I know better, by now, than to trust supposition. And, honestly, the folks at the Office of Children, Youth and Family and the Clerk of the Orphan’s Court could not have been more helpful.

This spring, I decided to cross the legal Rubicon. No matter what was inside, be it reams of paperwork or a single card, it would be an answer.  

Technically, my dad had to make the request. As Phil’s living son, he has standing before the court. So, together, we wrote the letters, collected the documents (including a certified copy of Phil’s death record) and sent them off to Pittsburgh. 

In mid-September, the Clerk of the Orphan’s Court presented our plea. Judge Lawrence O’Toole affirmed Dad’s standing and appointed Children, Youth and Families to act as our search agent.

What, if anything, would they find?

The answer came today: nothing less than the final pieces confirming the shape of this decade-long jigsaw puzzle.

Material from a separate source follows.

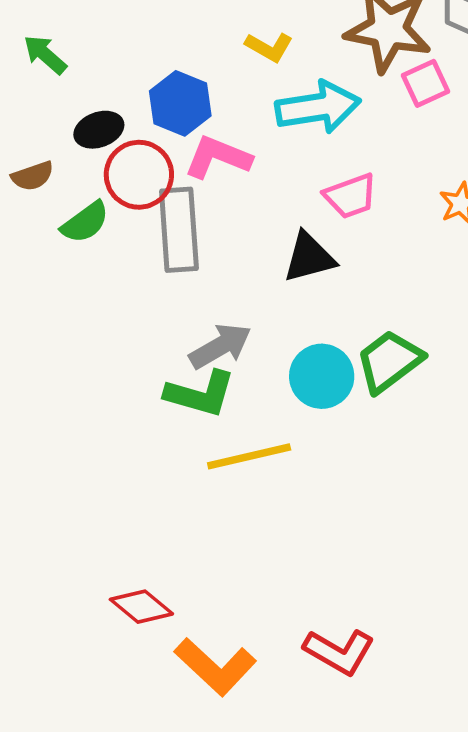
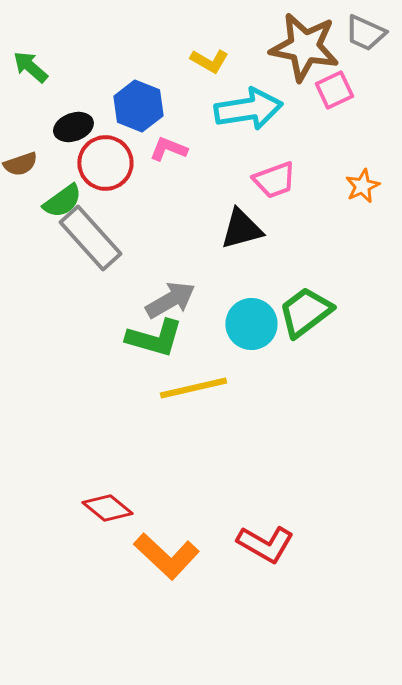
pink L-shape: (218, 157) -> (168, 149), size x0.7
gray rectangle: (179, 230) -> (90, 238), moved, turned -38

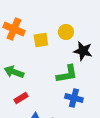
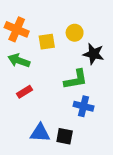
green arrow: (14, 72) -> (19, 61), moved
red rectangle: (21, 98) -> (24, 92), moved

The timeline is accurate. Assumptions were proven out by the legal paper trail and augmented by the amazing Christmas letters and the diligence of the city’s journalistic community.

The half-remembered boogyman, woven ominously through time as The Uncle in Ohio has a name. Ottavio Brescia. So do his two accomplices. Mike Natale. Pasquale Brescia.

There were only a handful of documents in Phil’s file, but they were good: The adoption decree and the Brenckles’ petition to adopt the boys. Law (still!) seals the file and prevents direct photocopying. However, our search agent was kind enough to hand-copy it all and provide a summary.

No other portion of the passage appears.